##### DATA FOR REVIEW
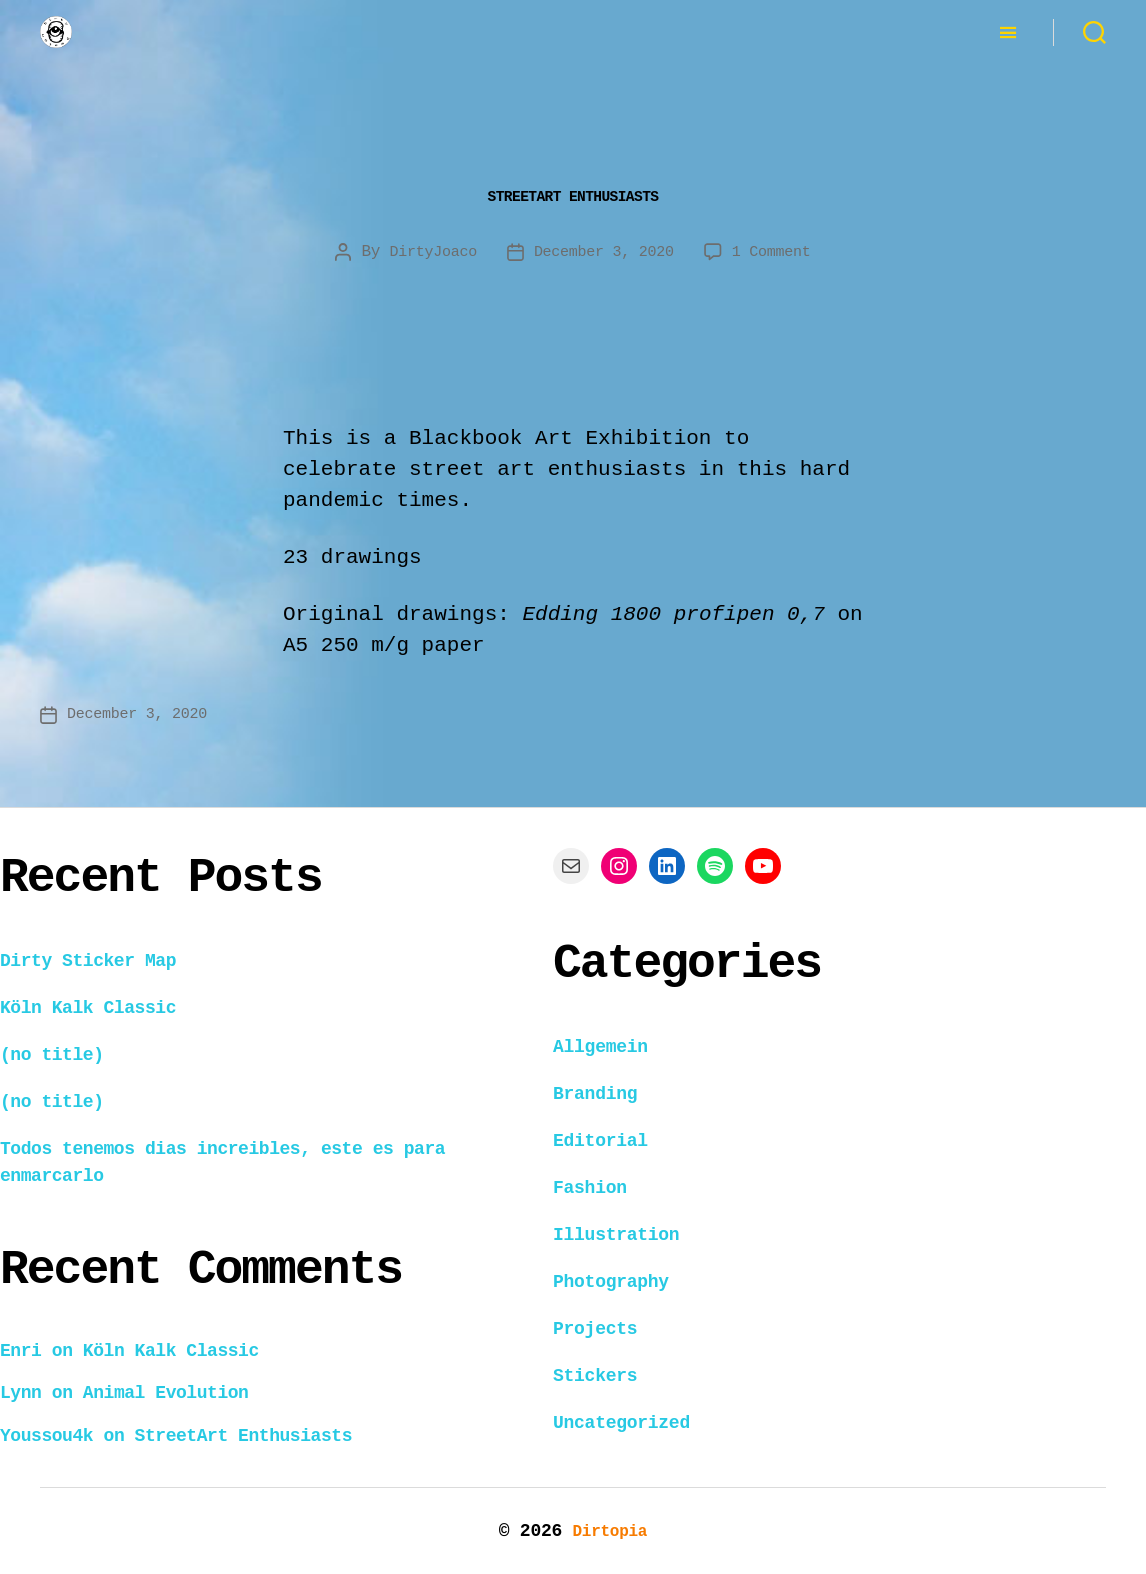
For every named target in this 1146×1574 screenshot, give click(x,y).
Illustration (616, 1234)
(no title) (52, 1054)
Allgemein (600, 1046)
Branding (595, 1093)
##########
→ AIM OF THE EXERCISE:
Pictures are to be left out; the listing above is otherwise to be copied exactly.

→ ANSWER SPACE:
For every named target in this 1146×1574 screenshot, give click(x,y).
Illustration (616, 1234)
(no title) (52, 1054)
Allgemein (600, 1046)
Branding (595, 1093)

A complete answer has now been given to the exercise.